En otras palabras, a pesar de que Tim Walz, según Trump y los suyos, es un “agente comunista de China”, el consenso entre profesores que estudian esas relaciones en la Universidad Renmin y la Academia de Ciencias, es que no será un issue en la campaña.
El propio Zha apunta que “los conflictos en Medio Oriente y Ucrania parecen preocupaciones más inmediatas en política exterior” que las relaciones con RPCh. En esa dimensión no económica, sino geopolítica, la visión china puede ser más distinta y diferente que las de muchos.
En efecto, según Wang Xiangwei, profesor universitario en Hongkong, veterano analista internacional y exdirector de South China Morning Post, la probabilidad de “un Trump 2.0 tendría profundas ramificaciones en cómo China conduciría la visión de Xi acerca de la Reforma y apertura” (avaladas en el III Pleno del PCCh), pero también “podría operar geopolíticamente a favor de Beijing”.
Ese tópico, discutido a puerta cerrada en el III Pleno, implicaría que aunque las relaciones bilaterales bajo Trump no mejoraran, su proyección global de política exterior podría repercutir a favor de China. Entre otros puntos, por el enfriamiento del apoyo estadounidense a Taiwán en materia de seguridad nacional; las tensiones en torno a los gastos de la OTAN con la UE, que debilitarían políticamente al bloque, dándole a la RPCh oportunidad de mejorar relaciones con Europa, recuperando el espacio perdido por su postura ante el conflicto ruso-ucraniano; y finalmente, legitimar su rol de mediador, por el que parece estar transitando con la anuencia de EE. UU., sin afectar su alianza con Rusia.
Según esta visión muy de realpolitik china, a diferencia de los creyentes en encuestas y mítines que celebran el ascenso de Harris y Walz, el PCCh no solo estaría preparándose para un triunfo de Trump, sino para jugar con las piezas negras en el tablero geopolítico que emergería de esa alternativa.
Estos dos casos, ambos aliados de Cuba, nos recuerdan que el mundo no se reduce a un vecindario; ni las relaciones entre Estados responden a las que rigen entre las personas.

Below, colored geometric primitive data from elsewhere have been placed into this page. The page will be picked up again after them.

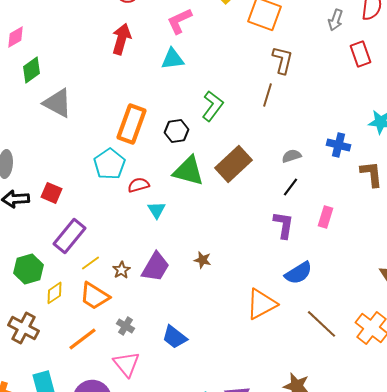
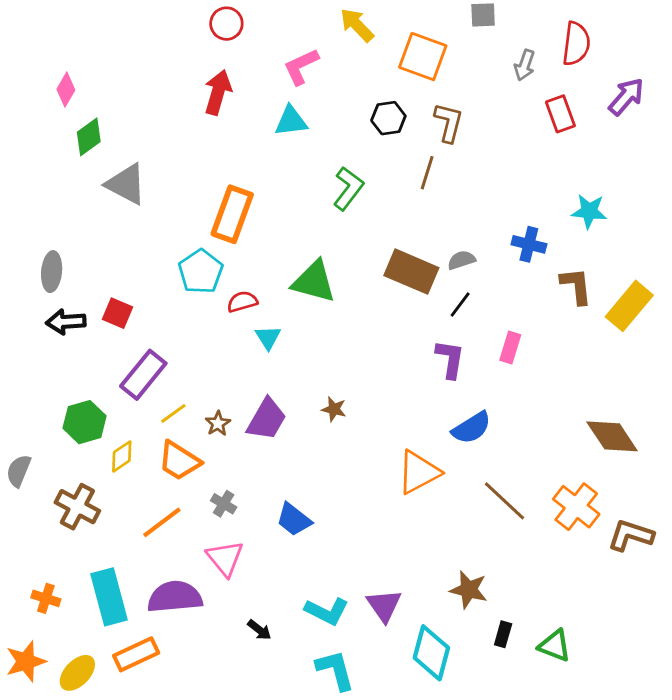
pink diamond: (16, 37) -> (66, 90), turned -30
black hexagon: (176, 131) -> (388, 118), moved
brown rectangle: (234, 164) -> (411, 272), moved, turned 66

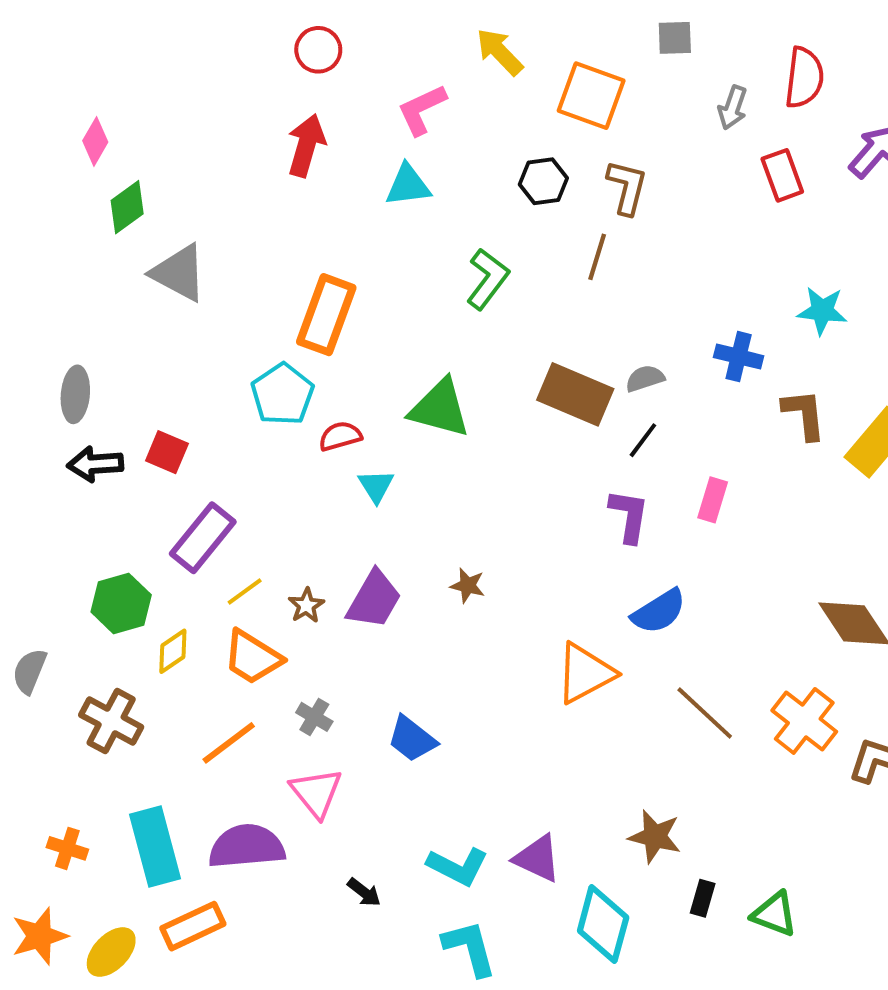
purple triangle: (384, 606) -> (537, 858), turned -30

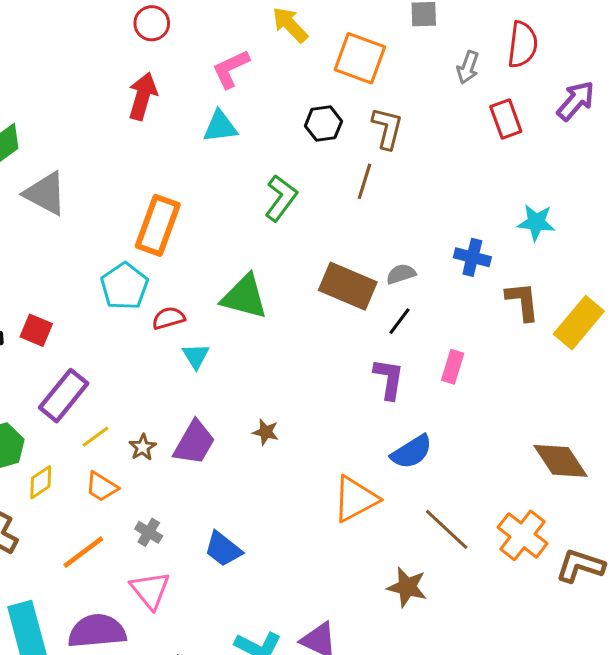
orange trapezoid: (253, 657) -> (102, 487), size x0.7
brown star: (655, 836) -> (407, 587), moved

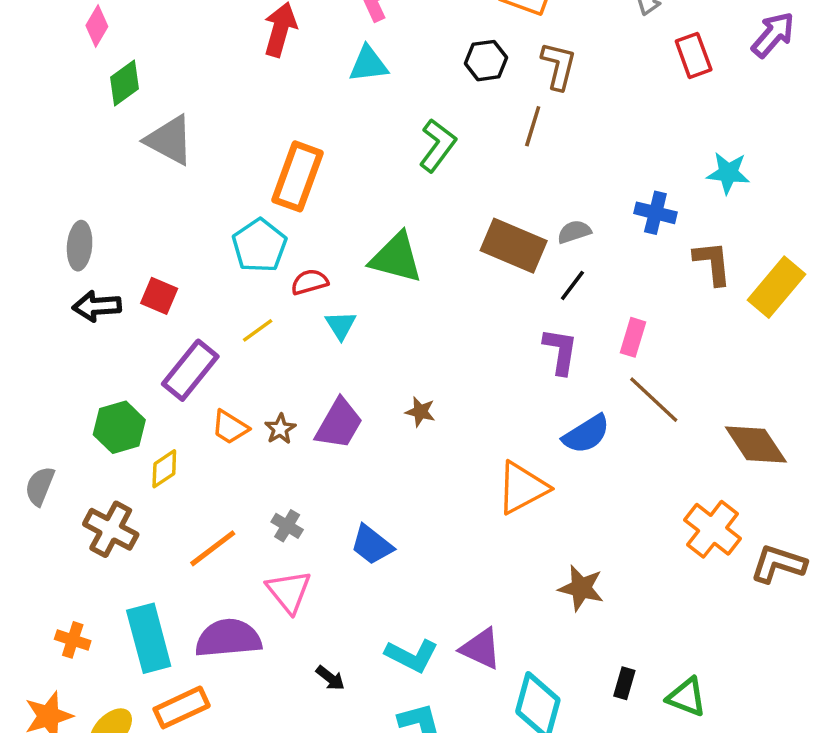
yellow line: (96, 437) -> (258, 330), moved
orange trapezoid: (102, 487) -> (230, 427), moved
brown line: (447, 529) -> (654, 400), moved

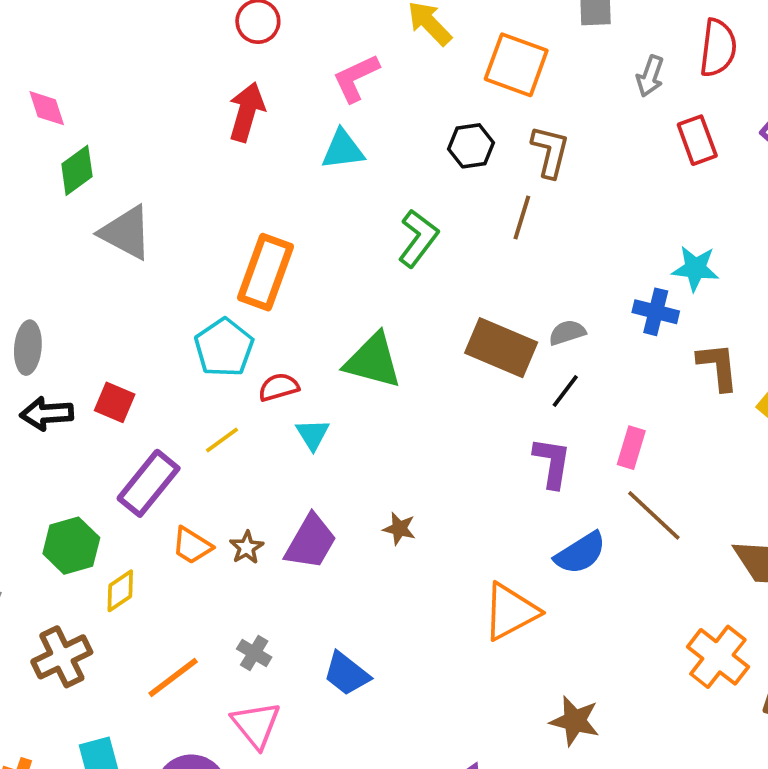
pink diamond: (97, 26) -> (47, 108), turned -48
cyan star: (728, 173) -> (695, 268), moved
brown cross: (111, 529) -> (62, 657), turned 36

En el vecindario tenemos amigos, conocidos, extraños o recién llegados, confiables y decentes, o lo contrario. El mundo real, en cambio, abarca un abanico diferenciado de aliados, socios, interlocutores, y también, naturalmente, enemigos y amigos. Y los intereses, no solo los valores, juegan un papel clave en la conducta de países grandes y chiquitos.
Leer ese mundo como un gran teatro, por donde desfilan ideologías y personajes, jugando a que lo tuviéramos en la mano y pudiéramos predecirlo, es un ejercicio fútil y pretencioso.
Indagarlo con la mente abierta para descubrir cosas y visiones distintas, como en aquellos libros inacabables de antaño, sigue siendo el camino hacia su dinámica incesante, más allá de nosotros y nuestras creencias. Y para aprender a navegar en ella.